= Peter Kuenstler =

Peter Kuenstler (December 1919 - 16 November 2010) was a British civil servant and consultant in international social affairs and development. Kuenstler was born in Hampstead, London in December 1919. After preparing at the Hall School and Rugby School, he studied classics at Oriel College, Oxford. He died at his home in Athens, Greece in November 2010 at the age of 90.

==Career==

- 1940 to 1948, as a conscientious objector, full-time volunteer youth work at Oxford House, Bethnal Green, east London.

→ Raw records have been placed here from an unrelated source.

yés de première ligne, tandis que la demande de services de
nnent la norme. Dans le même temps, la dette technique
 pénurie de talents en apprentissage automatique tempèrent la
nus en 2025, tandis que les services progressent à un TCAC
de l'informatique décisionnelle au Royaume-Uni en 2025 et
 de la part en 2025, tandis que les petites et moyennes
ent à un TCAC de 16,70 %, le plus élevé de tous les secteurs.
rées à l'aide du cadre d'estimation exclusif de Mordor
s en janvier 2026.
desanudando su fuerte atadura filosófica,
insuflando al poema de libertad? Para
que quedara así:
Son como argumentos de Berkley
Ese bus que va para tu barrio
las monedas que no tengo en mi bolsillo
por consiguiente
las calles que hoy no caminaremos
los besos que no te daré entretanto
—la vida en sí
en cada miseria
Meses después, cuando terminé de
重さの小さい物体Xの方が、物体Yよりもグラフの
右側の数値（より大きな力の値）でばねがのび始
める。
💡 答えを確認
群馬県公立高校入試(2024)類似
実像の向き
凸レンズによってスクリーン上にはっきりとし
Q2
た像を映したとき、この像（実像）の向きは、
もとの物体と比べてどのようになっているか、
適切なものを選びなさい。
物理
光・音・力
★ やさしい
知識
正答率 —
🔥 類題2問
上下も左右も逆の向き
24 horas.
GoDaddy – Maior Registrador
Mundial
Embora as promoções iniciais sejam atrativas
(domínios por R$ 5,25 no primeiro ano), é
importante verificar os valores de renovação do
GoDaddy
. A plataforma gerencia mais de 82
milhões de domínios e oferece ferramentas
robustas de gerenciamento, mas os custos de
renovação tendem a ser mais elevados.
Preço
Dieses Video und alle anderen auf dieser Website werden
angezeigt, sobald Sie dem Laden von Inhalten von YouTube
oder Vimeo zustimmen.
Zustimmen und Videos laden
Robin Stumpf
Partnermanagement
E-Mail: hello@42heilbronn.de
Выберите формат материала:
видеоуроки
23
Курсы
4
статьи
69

- 1948 to 1955, Research Fellow in Youth Work at the Institute of Education at Bristol University. Director of youth work training courses at the International People's College, Elsinore, Denmark, Consultant to British and American occupation authorities in Germany, and to the Governor of Uganda Protectorate.
- 1955 to 1964, Secretary of the African Development Trust in London, also lecturing at Department of Social and Administrative Studies at Oxford University, and the London School of Economics UN Adviser on community development to the Government of Greece. Director of a course for African officials given by the German Foundation for Developing Countries, West Berlin.

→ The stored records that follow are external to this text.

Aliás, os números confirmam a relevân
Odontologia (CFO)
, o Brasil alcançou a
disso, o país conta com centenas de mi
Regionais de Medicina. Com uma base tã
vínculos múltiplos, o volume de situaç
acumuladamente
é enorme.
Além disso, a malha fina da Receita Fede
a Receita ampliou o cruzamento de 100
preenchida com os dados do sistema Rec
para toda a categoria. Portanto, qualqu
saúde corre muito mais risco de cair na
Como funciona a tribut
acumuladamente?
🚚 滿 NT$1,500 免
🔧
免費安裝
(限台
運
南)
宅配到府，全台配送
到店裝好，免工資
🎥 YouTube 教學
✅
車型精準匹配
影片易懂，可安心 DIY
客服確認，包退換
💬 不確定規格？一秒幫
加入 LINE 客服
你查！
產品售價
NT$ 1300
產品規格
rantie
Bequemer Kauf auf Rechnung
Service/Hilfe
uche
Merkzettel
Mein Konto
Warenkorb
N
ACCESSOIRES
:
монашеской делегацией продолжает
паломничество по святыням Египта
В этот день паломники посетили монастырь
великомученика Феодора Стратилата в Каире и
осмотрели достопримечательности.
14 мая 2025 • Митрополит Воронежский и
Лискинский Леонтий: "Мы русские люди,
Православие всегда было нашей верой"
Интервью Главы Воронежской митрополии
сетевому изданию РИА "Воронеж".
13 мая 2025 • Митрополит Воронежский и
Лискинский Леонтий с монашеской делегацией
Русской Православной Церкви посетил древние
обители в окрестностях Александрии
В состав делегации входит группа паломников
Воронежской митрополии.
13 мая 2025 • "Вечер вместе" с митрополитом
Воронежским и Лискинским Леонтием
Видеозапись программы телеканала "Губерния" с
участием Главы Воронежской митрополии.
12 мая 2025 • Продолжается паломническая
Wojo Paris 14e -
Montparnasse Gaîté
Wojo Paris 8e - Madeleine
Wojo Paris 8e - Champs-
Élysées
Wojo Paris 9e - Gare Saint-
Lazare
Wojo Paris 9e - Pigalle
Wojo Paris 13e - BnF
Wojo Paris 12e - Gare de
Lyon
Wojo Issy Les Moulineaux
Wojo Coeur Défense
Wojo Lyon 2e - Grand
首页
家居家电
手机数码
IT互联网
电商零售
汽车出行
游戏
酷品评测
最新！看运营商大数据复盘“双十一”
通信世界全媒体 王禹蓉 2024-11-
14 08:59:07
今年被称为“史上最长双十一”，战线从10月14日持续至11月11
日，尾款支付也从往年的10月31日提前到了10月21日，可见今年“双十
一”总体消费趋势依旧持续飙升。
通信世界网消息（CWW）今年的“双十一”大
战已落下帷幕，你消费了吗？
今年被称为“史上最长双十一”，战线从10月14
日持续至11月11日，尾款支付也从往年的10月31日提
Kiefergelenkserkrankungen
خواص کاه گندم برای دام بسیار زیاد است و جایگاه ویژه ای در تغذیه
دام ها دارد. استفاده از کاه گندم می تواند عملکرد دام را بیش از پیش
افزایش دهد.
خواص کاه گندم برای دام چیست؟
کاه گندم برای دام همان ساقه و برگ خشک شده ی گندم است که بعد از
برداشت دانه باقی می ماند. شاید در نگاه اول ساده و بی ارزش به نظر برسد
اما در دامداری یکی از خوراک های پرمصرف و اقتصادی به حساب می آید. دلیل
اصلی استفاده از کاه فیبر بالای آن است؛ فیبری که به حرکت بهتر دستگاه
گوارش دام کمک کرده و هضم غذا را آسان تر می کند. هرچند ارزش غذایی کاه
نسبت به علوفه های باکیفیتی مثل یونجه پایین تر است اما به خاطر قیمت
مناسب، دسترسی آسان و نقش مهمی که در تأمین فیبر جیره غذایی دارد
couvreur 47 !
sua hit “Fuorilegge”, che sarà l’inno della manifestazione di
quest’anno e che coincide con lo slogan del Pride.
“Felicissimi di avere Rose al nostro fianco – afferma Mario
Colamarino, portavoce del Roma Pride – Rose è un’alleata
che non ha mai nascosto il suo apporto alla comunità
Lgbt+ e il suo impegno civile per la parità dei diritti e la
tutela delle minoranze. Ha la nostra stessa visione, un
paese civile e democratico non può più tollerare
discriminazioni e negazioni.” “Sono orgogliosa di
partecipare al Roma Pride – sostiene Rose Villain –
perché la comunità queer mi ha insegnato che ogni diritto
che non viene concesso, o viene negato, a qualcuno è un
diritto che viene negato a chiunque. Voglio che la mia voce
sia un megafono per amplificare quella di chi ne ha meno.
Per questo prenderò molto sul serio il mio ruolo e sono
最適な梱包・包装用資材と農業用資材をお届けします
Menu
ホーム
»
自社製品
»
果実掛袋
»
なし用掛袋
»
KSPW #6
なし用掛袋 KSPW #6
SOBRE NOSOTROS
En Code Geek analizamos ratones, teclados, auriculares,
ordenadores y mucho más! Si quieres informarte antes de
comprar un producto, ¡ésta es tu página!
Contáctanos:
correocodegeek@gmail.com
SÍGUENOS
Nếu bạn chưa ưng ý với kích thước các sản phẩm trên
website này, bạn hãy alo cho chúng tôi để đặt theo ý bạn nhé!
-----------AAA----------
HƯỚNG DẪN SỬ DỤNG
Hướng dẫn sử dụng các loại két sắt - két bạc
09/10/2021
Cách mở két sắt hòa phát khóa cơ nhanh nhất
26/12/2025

- 1964 to 1979, United Nations interregional adviser on Youth, Interagency Youth Liaison Officer (1967 to 1979) and Adviser to the Government of Botswana on youth and community development.

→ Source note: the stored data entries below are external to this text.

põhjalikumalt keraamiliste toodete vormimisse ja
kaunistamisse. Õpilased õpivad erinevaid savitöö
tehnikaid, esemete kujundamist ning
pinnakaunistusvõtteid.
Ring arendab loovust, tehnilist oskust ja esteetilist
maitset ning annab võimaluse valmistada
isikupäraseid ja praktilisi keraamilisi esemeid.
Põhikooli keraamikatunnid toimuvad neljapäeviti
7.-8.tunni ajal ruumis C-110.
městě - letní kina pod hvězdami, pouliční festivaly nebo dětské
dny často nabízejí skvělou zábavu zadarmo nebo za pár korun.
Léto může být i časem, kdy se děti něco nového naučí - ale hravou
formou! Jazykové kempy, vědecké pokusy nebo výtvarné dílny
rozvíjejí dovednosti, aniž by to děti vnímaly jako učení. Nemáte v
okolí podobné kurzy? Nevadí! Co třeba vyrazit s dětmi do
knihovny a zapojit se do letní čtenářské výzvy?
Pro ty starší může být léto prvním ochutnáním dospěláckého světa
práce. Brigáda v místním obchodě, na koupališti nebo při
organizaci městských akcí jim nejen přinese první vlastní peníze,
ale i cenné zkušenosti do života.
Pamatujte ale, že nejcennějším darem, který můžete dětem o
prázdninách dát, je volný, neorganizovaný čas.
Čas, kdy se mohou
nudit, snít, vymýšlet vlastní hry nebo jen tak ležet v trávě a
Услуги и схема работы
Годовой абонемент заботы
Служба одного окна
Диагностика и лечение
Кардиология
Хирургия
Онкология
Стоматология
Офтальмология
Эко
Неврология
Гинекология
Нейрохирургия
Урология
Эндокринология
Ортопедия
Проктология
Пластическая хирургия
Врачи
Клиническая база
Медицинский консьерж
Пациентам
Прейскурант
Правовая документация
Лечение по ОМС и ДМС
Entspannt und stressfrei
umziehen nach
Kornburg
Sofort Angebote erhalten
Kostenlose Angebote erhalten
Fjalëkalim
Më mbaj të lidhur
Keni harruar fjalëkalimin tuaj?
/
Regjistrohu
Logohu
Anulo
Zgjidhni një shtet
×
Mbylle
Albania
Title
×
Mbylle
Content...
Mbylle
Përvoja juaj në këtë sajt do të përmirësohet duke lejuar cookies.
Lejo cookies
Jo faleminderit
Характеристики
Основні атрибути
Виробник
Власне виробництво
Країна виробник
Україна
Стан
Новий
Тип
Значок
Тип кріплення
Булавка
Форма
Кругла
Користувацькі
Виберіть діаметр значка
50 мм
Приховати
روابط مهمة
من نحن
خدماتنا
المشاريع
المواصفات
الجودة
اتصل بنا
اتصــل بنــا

- 1980, Visiting Professor at the School of Advanced Social Studies, Case Western Reserve University. Secretary of a working party at the Gulbenkian Foundation, London (1980–82).
- 1982 to 1993, Director of the Centre for Employment Initiatives (London and Brussels, including European Commission consultations of over 30 consultations in different countries.
- Subsequently, he led advisory missions to countries in Eastern Europe.

The International Institute of Social Studies (ISS) awarded an Honorary Doctorate to Peter Kuenstler in 1962.